If your retaining brick wall is showing signs of sinking, tilting, separating from adjoining walls or cracking it is likely related to the foundation. You want to have the issue looked at and resolved as quickly as possible to prevent worsening of the problem. When caught early on, sinking or tilting retaining walls can often be repaired as opposed to torn down and completely rebuilt.
Freestanding walls are commonly used in landscaping as they serve a wide variety of purposes. They can be used for decoration, to add privacy or to secure the earth after an excavation, such as for a patio or driveway. The latter is a retaining brick wall. Retaining walls have a tougher job than ordinary freestanding walls because they are responsible for retaining soil. Therefore, they are naturally up against additional pressure or lateral forces. When the soil becomes wet it creates additional force on the wall. This pressure is further increased if you have expansive clay soils or slow draining soil.
In order to prevent a retaining wall from giving in to these pressures a number of measures are taken during initial construction. Such as:
-Placing a “batter,” or a pitch, that forces the wall to lean slightly forward towards the soil it is retaining.
-Installing tiebacks to the wall that dig into the soil well behind the structure.
-Adding a bed of compact gravel or some sort of footing to help support the wall and prevent issues related to loose or frozen soil.
-Installing well-designed drainage systems.
Signs Your Retaining Wall Is Sinking
Improperly constructed retaining walls are more prone to sinking early on. Yet, regardless if your wall was constructed correctly or not, over time it’s not uncommon to notice signs of sinking or settling. Signs to look out for include:
-The wall is visibly tilting.
-Retaining wall is separating from adjoining walls.

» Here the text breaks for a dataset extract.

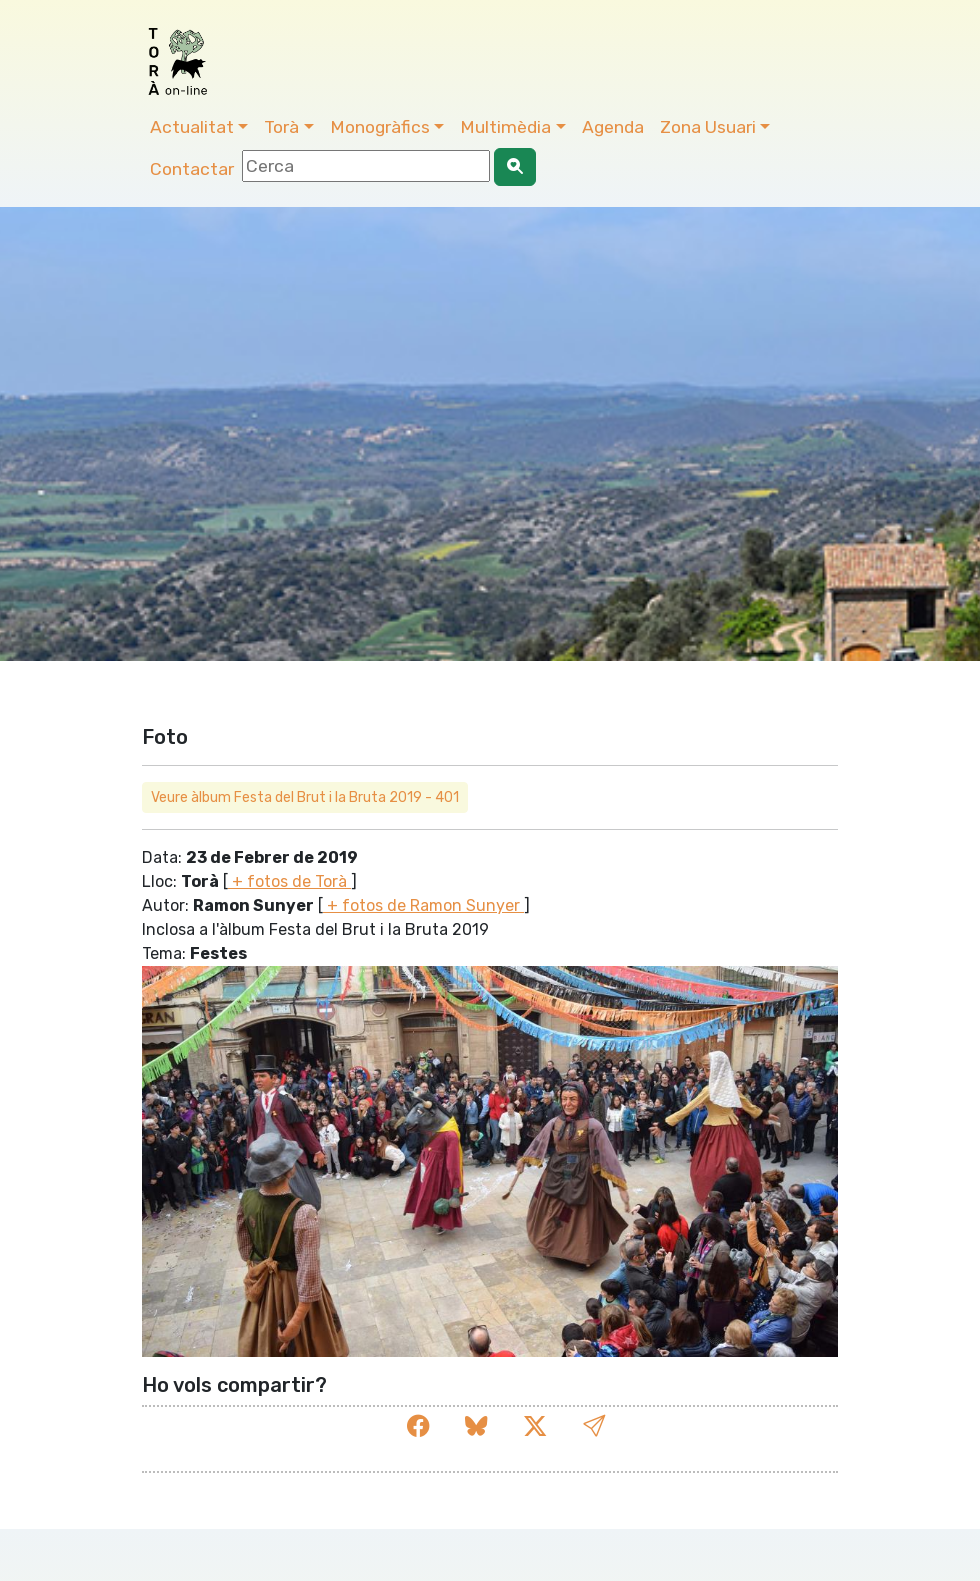  I want to click on Agenda, so click(613, 127).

-The entire wall or sections of the wall are moving forward.
-The wall is buckling, cracking or crumbling.
What Causes A Retaining Wall To Tilt, Buckle Or Sink?
No matter if your retaining wall is built out of block, stone, wood or concrete it can start to destabilize. Even if it was built using top-notch materials and techniques, there’s still the chance it will eventually succumb to surrounding pressures.
If you notice that your retaining wall isn’t as straight as it once was there are a number of potential issues that could be causing the issue. It’s important to identify the cause of the issue in order to come up with the appropriate repairs. Common causes include:
-No batter was installed during construction of the wall.
-There are no anchors, insufficient anchors or failed anchors.
-Surrounding drains are clogged, creating a build up of water in the soil. Consistently wet soil puts a lot of pressure on the wall; over time it could be too much pressure for the wall to handle.
-The base is too soft.
-Surrounding tree roots are growing up and under the wall, destabilizing the foundation.
How Do You Fix Tilting or Sinking Retaining Wall Foundations?
There are a few things a professional mason can do to fix a sinking or tilting retaining wall. The right solution will vary based upon the severity of the situation and the cause of the problem.
After consulting with a foundation repair specialist, such as Turnbull Masonry, you’ll know if the most cost effective solution is to repair or rebuild. In the most severe cases you’ll need to demolish the wall and start from scratch, re-excavate the area, re-install drains and rebuild the wall. In less severe instances it might be more cost effective to repair the foundation and salvage the original wall. Either way, bricks from the original wall can almost always be re-used on the new wall.
Certain repair methods actually stabilize the wall and even push it back to its original positioning. Similar techniques are used for fixing foundation walls on buildings.
Helical anchors are often used to fix destabilized foundations. Helix-shaped blades are welded to steel shafts, creating a sturdy anchor that resembles a massive screw. Holes are drilled into the wall and hydraulic rotary is used to place the anchor through the wall and deep into the soil bank. A threaded adaptor is attached to the rod and the hole in the wall is patched up. As long as the correct numbers of anchors are applied, this should stabilize the wall. In certain situations, the nuts can be tightened over time so that the wall shifts back into its original positioning.
The underlying problem will need to be addressed as well. For instance, if rising groundwater caused the wall to fail you’ll need to implement new drains.